▶ _Material for this task_:

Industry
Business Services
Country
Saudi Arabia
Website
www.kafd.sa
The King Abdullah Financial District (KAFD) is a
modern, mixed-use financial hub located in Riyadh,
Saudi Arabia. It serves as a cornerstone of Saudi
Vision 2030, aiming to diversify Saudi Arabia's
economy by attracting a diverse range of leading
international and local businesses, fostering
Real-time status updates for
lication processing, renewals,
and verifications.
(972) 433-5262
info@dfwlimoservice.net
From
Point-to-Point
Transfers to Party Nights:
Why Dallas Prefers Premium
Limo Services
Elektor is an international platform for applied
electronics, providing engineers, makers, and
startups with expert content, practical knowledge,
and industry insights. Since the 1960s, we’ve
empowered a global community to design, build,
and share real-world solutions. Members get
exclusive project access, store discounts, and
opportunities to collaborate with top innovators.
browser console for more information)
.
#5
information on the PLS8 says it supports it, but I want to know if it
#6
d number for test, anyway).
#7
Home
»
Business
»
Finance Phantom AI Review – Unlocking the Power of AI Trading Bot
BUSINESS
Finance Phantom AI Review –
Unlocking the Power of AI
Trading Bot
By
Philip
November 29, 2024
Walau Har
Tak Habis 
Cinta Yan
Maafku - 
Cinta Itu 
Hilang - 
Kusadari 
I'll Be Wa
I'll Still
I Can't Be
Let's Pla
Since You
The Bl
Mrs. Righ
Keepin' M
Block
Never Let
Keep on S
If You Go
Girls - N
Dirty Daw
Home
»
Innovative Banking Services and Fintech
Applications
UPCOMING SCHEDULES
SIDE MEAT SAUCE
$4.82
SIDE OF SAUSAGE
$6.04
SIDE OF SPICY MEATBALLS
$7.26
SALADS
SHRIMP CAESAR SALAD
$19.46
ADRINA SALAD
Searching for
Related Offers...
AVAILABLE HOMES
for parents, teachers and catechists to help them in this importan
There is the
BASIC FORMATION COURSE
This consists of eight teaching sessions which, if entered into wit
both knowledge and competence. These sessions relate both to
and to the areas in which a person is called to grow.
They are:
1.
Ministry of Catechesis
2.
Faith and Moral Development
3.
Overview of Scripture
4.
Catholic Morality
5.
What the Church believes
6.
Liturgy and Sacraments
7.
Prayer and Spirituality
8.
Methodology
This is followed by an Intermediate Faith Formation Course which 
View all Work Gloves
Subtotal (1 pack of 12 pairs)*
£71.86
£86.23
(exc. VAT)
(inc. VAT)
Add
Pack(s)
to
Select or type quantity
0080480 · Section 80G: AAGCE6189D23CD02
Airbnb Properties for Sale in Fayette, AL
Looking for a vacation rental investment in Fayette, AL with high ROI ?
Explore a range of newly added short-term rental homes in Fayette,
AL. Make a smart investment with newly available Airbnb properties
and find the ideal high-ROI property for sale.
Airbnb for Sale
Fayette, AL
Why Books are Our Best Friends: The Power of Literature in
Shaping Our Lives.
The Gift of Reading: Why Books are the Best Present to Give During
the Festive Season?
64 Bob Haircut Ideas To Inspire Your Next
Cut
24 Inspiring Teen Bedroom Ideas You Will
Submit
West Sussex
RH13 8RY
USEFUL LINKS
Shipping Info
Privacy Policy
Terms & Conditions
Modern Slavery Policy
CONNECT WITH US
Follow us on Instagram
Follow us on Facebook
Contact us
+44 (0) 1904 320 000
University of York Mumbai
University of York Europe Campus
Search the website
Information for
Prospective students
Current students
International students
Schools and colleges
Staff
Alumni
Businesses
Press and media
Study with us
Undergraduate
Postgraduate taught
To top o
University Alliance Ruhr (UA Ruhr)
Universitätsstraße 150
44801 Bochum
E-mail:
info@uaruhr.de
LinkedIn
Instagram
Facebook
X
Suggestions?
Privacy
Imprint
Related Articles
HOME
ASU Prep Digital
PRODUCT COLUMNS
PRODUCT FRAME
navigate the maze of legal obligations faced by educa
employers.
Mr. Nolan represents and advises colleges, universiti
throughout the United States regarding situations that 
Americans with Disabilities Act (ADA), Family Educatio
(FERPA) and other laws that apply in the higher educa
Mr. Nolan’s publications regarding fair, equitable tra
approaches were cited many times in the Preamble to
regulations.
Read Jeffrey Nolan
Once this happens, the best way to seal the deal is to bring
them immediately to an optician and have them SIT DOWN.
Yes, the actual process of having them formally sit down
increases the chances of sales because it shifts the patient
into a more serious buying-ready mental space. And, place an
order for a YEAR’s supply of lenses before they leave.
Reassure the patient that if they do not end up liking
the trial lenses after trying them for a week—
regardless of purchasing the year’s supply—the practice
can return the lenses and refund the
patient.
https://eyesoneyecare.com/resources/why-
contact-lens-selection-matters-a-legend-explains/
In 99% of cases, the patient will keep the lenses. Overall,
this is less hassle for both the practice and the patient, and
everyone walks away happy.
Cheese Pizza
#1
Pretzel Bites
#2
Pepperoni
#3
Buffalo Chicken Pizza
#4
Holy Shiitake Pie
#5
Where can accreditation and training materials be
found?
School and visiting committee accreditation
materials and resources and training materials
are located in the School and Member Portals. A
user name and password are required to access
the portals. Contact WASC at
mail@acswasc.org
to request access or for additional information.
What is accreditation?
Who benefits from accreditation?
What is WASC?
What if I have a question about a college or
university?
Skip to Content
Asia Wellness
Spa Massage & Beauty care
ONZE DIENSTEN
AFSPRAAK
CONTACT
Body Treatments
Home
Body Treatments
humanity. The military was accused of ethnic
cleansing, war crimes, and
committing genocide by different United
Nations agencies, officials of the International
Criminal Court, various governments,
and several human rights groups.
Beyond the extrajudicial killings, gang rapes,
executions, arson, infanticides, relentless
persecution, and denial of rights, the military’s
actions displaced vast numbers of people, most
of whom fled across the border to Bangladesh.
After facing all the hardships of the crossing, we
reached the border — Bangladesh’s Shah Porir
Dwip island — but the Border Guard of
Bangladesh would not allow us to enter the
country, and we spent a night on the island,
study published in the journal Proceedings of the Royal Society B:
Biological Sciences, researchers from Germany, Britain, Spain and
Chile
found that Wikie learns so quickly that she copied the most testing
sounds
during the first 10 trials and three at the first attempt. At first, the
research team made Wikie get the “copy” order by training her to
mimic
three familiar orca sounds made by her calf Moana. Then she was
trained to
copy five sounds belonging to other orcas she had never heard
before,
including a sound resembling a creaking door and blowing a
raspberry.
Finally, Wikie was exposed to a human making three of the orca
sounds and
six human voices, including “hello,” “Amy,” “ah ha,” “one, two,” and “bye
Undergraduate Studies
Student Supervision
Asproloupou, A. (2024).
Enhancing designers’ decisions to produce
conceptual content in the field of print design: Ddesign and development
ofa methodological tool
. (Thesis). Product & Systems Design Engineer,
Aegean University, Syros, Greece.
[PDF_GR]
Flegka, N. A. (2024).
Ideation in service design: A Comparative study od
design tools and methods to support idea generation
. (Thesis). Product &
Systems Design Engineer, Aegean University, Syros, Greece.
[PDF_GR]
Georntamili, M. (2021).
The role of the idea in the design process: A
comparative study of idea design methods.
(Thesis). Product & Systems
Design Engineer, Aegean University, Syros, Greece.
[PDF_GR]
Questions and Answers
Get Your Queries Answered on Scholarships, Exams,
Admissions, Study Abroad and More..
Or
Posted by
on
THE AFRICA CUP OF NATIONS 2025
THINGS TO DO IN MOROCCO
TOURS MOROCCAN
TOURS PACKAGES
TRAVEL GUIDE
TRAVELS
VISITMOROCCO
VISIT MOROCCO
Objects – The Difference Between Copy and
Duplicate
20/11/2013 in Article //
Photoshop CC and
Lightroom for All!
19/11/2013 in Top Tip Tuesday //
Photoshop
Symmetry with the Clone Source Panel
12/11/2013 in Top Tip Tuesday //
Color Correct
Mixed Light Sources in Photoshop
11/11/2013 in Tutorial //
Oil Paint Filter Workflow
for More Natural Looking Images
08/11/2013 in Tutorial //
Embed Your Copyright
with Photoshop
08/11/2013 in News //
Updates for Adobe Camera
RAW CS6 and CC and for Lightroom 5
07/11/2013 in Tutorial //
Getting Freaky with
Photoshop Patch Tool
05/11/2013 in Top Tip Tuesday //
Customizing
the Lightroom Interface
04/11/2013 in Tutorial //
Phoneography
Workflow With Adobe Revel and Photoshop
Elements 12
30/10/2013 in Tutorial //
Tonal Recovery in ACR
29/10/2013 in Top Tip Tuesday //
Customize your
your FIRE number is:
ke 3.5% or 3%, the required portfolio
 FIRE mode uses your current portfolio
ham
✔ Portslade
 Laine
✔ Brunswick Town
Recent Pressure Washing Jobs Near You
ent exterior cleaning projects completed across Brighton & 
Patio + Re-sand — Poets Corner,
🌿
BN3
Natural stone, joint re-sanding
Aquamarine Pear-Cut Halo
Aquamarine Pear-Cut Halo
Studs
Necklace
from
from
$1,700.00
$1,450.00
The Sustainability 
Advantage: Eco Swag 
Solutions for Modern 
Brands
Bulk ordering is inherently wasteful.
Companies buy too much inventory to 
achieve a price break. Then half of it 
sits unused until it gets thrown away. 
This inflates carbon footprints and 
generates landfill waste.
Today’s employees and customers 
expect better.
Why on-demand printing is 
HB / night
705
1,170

▶ _What the task requires_: Transcribe the lines above between the line holding "Prayer and Spirituality" and the line holding "AL. Make a smart", inclusive, exactly as they stand and with nothing added.

▶ _Reply to the exercise_:
Prayer and Spirituality
8.
Methodology
This is followed by an Intermediate Faith Formation Course which 
View all Work Gloves
Subtotal (1 pack of 12 pairs)*
£71.86
£86.23
(exc. VAT)
(inc. VAT)
Add
Pack(s)
to
Select or type quantity
0080480 · Section 80G: AAGCE6189D23CD02
Airbnb Properties for Sale in Fayette, AL
Looking for a vacation rental investment in Fayette, AL with high ROI ?
Explore a range of newly added short-term rental homes in Fayette,
AL. Make a smart investment with newly available Airbnb properties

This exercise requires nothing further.